> **Required action**
A line below contains "ce Reservation", and a later one contains "this season offers a comfortable retreat with". Repeat both, with every line between them, exactly.

> **Dataset entries**
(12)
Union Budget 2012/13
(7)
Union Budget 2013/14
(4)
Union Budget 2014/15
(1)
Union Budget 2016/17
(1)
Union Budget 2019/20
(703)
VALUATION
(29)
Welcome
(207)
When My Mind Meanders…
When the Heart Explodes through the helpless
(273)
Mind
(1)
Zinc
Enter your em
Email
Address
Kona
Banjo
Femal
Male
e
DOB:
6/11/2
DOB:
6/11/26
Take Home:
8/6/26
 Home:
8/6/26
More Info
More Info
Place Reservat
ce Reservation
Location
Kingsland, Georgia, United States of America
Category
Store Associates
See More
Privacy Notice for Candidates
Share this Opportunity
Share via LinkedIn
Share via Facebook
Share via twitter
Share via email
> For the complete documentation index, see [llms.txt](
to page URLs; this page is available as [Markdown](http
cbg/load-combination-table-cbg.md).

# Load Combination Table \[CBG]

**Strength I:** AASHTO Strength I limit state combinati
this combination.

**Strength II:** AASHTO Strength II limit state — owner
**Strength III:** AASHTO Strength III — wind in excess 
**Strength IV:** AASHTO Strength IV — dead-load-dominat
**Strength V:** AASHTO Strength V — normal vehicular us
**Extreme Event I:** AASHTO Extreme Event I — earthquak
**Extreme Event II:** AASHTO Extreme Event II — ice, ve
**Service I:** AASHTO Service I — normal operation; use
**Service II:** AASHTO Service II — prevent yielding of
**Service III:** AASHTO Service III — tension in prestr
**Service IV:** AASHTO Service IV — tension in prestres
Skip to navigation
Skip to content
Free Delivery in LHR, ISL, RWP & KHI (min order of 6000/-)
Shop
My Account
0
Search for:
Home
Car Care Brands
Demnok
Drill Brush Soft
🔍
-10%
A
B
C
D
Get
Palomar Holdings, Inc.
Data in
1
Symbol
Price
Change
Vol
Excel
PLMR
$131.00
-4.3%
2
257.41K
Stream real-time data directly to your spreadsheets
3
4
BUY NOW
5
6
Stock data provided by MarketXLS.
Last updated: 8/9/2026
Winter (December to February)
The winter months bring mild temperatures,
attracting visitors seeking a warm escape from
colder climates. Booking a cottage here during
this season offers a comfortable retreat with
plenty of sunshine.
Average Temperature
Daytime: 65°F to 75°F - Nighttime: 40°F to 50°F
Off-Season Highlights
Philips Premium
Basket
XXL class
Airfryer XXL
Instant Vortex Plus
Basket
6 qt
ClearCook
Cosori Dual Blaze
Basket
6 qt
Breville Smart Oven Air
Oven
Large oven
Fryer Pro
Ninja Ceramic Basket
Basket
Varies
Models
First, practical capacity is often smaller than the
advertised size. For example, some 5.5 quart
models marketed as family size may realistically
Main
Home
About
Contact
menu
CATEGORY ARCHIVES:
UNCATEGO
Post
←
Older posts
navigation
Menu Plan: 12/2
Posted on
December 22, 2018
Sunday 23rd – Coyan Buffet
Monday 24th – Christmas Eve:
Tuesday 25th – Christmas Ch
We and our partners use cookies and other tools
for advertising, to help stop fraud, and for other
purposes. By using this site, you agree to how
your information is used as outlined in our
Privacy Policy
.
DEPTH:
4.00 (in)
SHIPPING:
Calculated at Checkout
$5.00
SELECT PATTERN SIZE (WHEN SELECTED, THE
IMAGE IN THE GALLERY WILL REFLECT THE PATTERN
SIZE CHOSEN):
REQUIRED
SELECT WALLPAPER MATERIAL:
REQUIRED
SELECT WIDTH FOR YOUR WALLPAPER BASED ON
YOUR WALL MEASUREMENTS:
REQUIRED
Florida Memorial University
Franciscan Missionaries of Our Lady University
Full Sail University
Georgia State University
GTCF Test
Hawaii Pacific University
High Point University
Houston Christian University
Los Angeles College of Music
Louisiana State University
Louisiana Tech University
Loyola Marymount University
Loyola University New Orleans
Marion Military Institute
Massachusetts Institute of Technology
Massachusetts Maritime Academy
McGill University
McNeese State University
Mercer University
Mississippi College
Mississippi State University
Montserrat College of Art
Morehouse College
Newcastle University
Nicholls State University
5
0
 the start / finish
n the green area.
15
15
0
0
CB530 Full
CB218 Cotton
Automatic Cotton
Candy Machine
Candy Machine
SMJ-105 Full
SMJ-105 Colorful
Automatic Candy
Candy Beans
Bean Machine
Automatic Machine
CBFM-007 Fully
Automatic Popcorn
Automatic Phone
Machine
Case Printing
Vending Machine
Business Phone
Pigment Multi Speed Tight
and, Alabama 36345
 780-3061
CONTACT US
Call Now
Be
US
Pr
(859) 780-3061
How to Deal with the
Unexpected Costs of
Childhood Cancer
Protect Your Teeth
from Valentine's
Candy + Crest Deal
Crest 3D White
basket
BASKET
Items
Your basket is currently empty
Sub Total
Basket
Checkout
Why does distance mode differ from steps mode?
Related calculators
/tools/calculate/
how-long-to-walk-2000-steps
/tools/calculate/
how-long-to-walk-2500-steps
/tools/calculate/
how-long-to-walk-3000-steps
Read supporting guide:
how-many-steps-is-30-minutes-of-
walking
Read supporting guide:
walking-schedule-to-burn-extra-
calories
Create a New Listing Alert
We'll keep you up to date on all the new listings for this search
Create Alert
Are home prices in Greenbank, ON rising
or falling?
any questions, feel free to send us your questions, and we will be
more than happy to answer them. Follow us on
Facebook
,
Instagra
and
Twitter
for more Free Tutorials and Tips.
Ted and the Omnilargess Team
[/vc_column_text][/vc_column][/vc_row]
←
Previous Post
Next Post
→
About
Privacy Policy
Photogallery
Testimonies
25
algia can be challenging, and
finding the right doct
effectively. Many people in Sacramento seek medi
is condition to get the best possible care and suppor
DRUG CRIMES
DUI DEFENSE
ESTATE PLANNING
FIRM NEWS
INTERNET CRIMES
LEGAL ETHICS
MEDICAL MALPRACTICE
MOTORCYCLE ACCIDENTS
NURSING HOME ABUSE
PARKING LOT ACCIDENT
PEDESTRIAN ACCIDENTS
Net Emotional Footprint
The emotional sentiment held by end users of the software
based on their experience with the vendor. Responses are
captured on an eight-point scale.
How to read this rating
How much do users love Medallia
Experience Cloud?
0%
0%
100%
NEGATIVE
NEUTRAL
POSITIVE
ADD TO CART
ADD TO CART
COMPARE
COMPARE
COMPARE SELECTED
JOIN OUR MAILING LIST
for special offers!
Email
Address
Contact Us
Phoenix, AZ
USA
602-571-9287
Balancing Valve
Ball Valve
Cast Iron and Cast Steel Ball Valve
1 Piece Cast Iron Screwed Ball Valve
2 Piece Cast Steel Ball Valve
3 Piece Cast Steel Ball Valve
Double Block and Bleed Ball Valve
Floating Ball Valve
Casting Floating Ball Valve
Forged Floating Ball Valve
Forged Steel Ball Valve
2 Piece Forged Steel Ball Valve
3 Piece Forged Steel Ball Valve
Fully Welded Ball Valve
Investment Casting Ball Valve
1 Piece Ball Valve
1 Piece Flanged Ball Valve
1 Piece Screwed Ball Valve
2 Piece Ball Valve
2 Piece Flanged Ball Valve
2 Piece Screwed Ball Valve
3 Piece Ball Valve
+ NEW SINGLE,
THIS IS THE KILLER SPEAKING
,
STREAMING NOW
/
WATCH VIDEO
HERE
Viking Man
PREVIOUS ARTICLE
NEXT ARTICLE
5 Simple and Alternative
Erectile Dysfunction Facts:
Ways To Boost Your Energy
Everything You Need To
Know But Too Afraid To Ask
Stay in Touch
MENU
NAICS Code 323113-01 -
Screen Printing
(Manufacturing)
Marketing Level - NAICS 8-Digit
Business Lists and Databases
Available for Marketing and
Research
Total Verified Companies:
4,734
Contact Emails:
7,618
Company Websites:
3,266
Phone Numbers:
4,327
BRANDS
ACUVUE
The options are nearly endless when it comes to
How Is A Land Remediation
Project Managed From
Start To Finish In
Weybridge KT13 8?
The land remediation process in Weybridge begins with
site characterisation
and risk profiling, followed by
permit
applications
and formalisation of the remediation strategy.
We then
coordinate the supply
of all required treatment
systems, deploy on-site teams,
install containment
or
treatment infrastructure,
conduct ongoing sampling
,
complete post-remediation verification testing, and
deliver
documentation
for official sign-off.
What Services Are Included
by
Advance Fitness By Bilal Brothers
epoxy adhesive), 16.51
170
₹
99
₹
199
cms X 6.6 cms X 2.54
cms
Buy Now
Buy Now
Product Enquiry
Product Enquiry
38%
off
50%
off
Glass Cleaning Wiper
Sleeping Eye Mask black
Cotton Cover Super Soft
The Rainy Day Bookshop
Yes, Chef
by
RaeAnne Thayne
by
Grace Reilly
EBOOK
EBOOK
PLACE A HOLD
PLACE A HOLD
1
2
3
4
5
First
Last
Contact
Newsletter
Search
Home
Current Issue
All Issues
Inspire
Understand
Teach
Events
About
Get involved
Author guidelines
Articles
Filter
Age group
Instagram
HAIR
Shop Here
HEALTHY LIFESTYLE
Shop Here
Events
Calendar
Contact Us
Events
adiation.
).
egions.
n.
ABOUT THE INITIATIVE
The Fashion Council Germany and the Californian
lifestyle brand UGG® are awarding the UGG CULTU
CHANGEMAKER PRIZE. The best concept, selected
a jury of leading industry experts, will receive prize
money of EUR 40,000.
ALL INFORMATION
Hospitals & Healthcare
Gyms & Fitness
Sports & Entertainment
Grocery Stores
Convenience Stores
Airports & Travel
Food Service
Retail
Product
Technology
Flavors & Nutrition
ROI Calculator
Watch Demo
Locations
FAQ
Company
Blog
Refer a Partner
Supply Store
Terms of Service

> **Solution to the exercise**
ce Reservation
Location
Kingsland, Georgia, United States of America
Category
Store Associates
See More
Privacy Notice for Candidates
Share this Opportunity
Share via LinkedIn
Share via Facebook
Share via twitter
Share via email
> For the complete documentation index, see [llms.txt](
to page URLs; this page is available as [Markdown](http
cbg/load-combination-table-cbg.md).

# Load Combination Table \[CBG]

**Strength I:** AASHTO Strength I limit state combinati
this combination.

**Strength II:** AASHTO Strength II limit state — owner
**Strength III:** AASHTO Strength III — wind in excess 
**Strength IV:** AASHTO Strength IV — dead-load-dominat
**Strength V:** AASHTO Strength V — normal vehicular us
**Extreme Event I:** AASHTO Extreme Event I — earthquak
**Extreme Event II:** AASHTO Extreme Event II — ice, ve
**Service I:** AASHTO Service I — normal operation; use
**Service II:** AASHTO Service II — prevent yielding of
**Service III:** AASHTO Service III — tension in prestr
**Service IV:** AASHTO Service IV — tension in prestres
Skip to navigation
Skip to content
Free Delivery in LHR, ISL, RWP & KHI (min order of 6000/-)
Shop
My Account
0
Search for:
Home
Car Care Brands
Demnok
Drill Brush Soft
🔍
-10%
A
B
C
D
Get
Palomar Holdings, Inc.
Data in
1
Symbol
Price
Change
Vol
Excel
PLMR
$131.00
-4.3%
2
257.41K
Stream real-time data directly to your spreadsheets
3
4
BUY NOW
5
6
Stock data provided by MarketXLS.
Last updated: 8/9/2026
Winter (December to February)
The winter months bring mild temperatures,
attracting visitors seeking a warm escape from
colder climates. Booking a cottage here during
this season offers a comfortable retreat with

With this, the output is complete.